===== Data provided =====

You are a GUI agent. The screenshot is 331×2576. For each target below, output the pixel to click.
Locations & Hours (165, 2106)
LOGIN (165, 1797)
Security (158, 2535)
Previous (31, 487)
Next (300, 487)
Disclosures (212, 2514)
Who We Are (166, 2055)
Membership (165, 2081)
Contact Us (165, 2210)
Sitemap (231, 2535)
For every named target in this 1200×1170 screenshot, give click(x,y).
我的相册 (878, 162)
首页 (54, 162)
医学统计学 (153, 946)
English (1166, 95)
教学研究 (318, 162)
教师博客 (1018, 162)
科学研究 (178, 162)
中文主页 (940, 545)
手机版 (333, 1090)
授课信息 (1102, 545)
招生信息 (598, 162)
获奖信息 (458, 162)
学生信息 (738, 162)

=====
===== Data provided =====

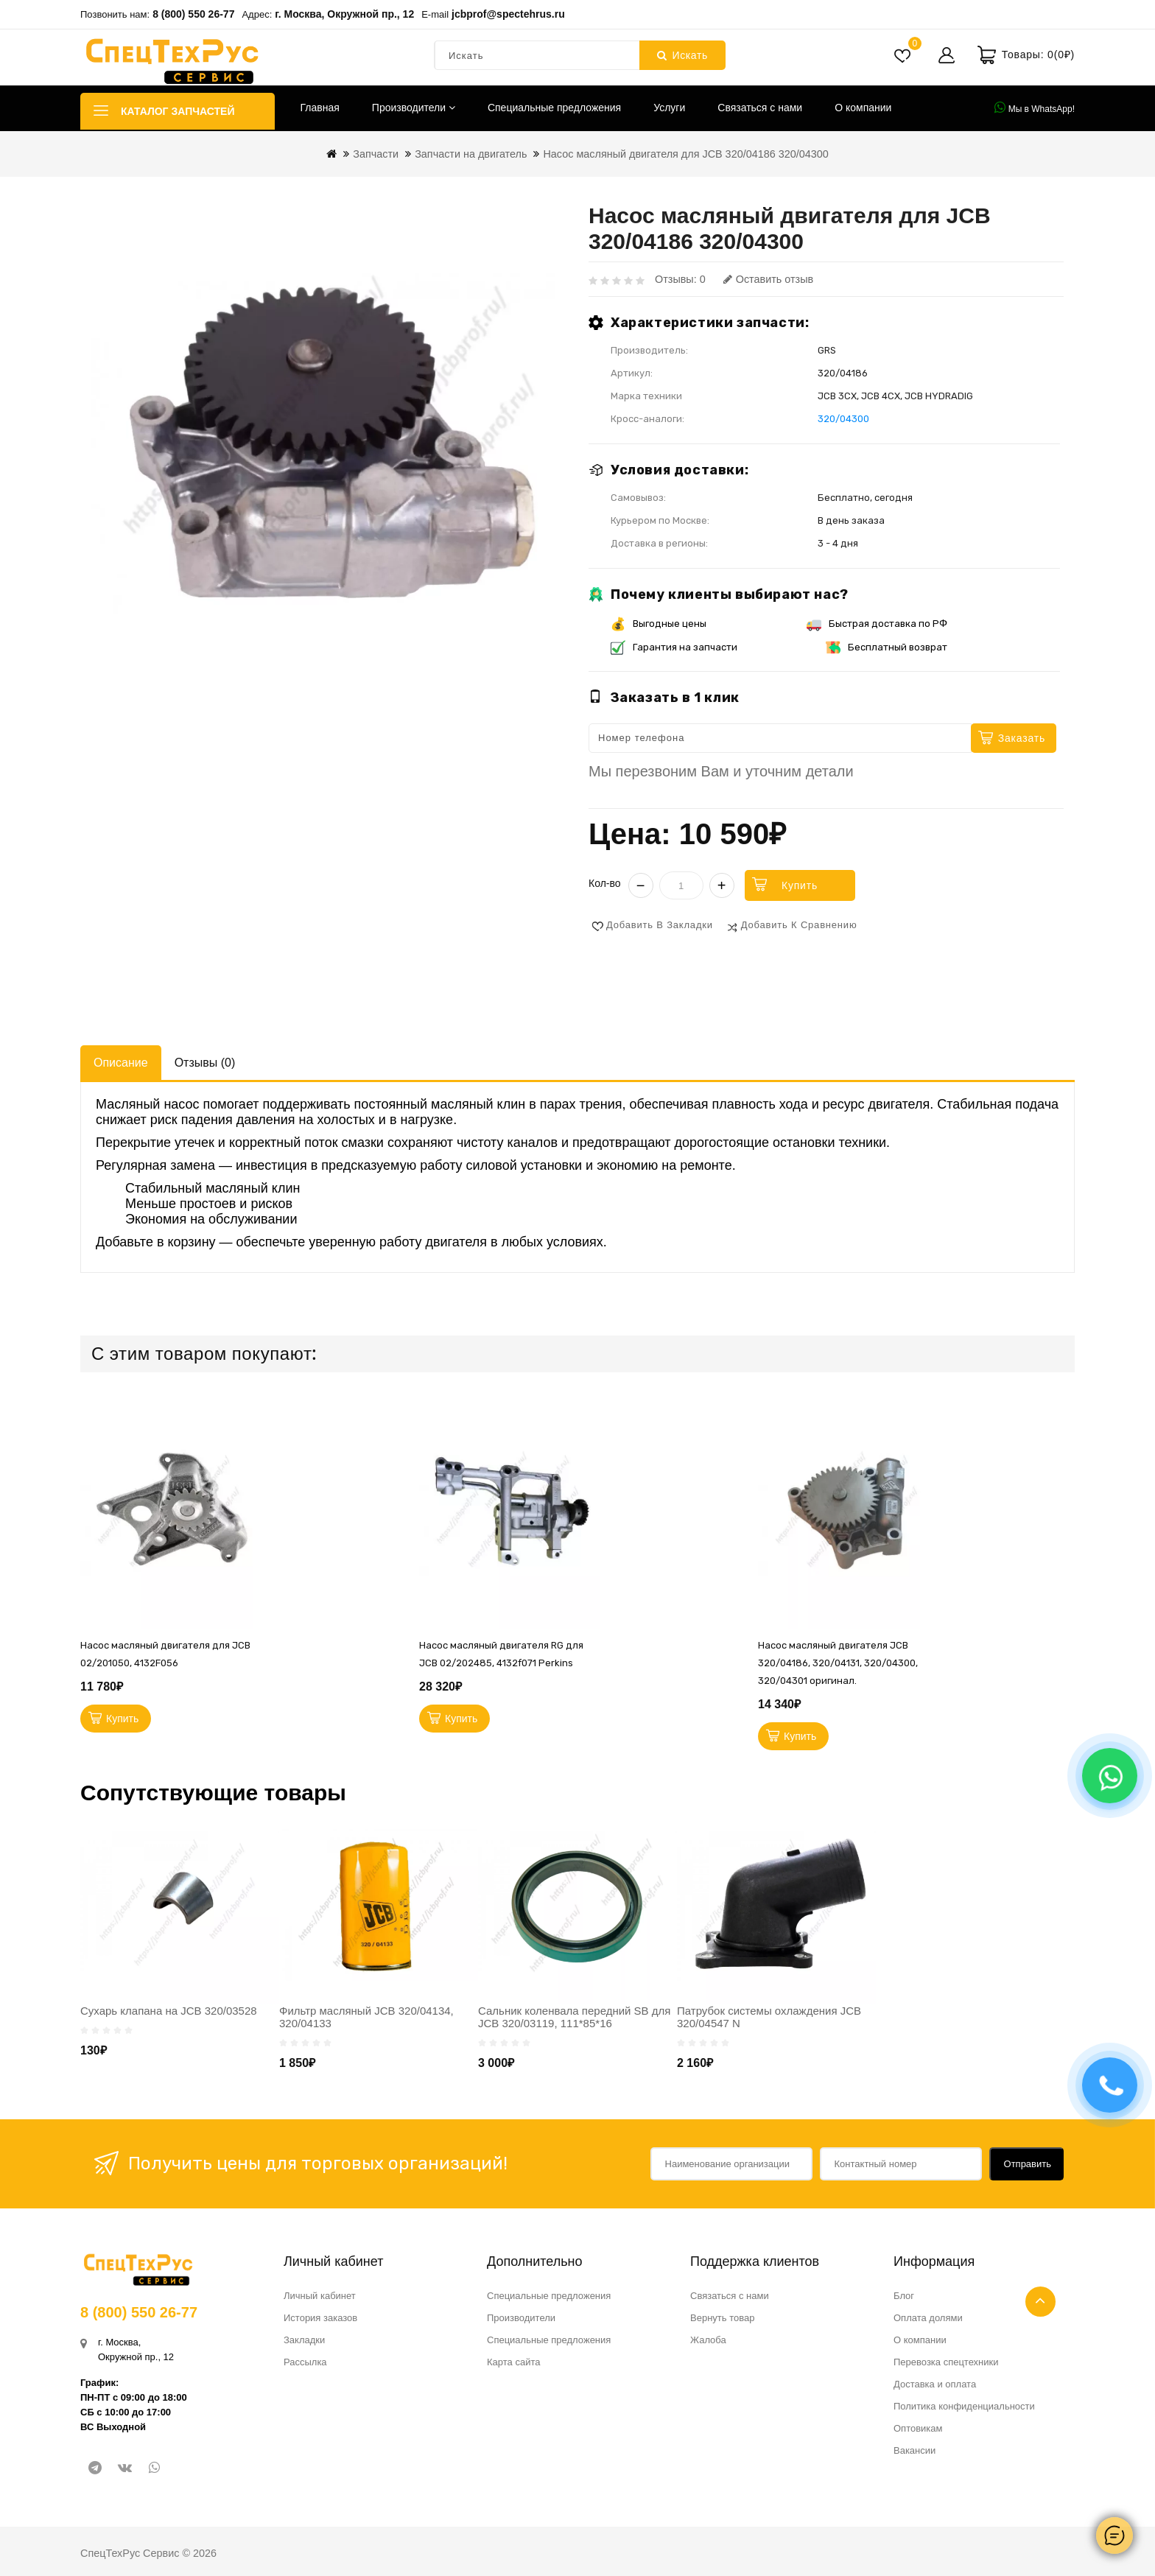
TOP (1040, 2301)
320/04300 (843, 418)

=====
===== Data provided =====

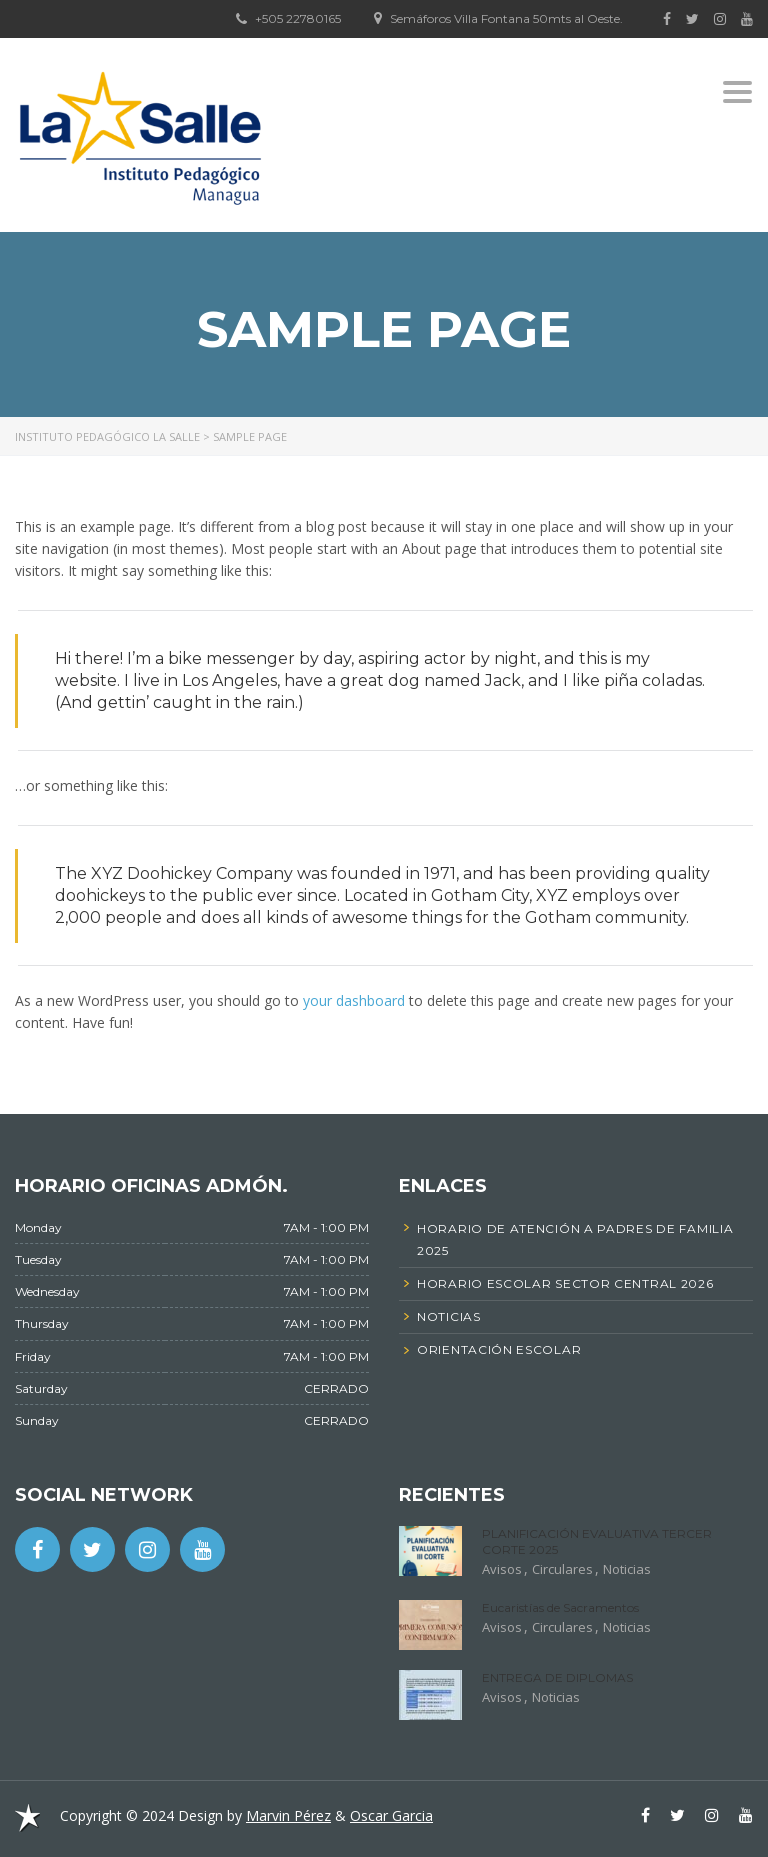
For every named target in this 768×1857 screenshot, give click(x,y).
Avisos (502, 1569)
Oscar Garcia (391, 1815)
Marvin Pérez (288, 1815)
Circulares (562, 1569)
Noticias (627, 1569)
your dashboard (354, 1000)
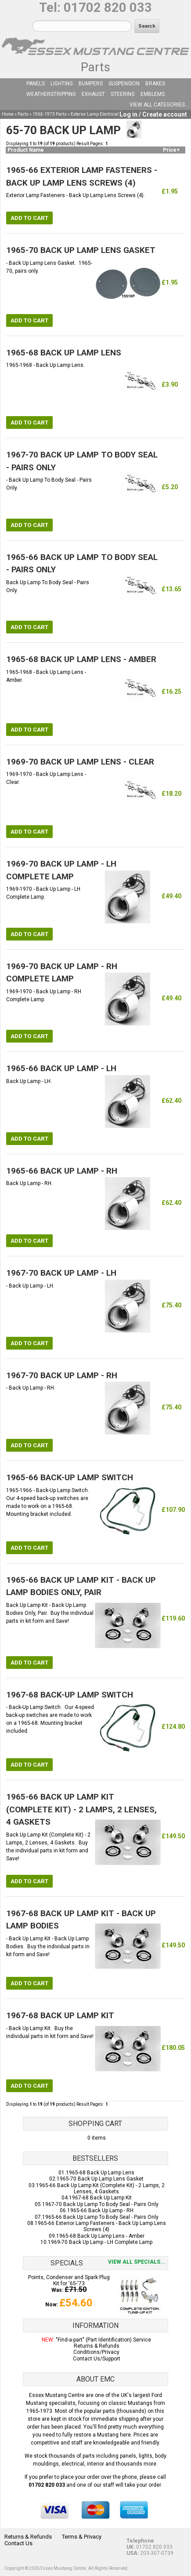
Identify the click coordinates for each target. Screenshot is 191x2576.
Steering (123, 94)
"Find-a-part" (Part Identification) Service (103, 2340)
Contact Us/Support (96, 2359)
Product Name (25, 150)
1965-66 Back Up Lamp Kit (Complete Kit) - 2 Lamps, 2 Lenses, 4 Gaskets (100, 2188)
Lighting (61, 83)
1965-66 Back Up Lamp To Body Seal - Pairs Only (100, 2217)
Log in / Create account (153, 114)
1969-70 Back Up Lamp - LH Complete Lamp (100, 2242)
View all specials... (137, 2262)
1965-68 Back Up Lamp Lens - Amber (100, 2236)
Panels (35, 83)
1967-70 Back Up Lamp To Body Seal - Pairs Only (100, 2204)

=====

Task requirements
Extract, without any images, the part of the material above that opens with the line containing "Marvin Pérez (288, 1815)" and closes with the line containing "Lighting (61, 83)", both lines included.

Output for this exercise
Marvin Pérez (288, 1815)
Circulares (562, 1569)
Noticias (627, 1569)
your dashboard (354, 1000)
Identify the click coordinates for each target. Screenshot is 191x2576.
Steering (123, 94)
"Find-a-part" (Part Identification) Service (103, 2340)
Contact Us/Support (96, 2359)
Product Name (25, 150)
1965-66 Back Up Lamp Kit (Complete Kit) - 2 Lamps, 2 Lenses, 4 Gaskets (100, 2188)
Lighting (61, 83)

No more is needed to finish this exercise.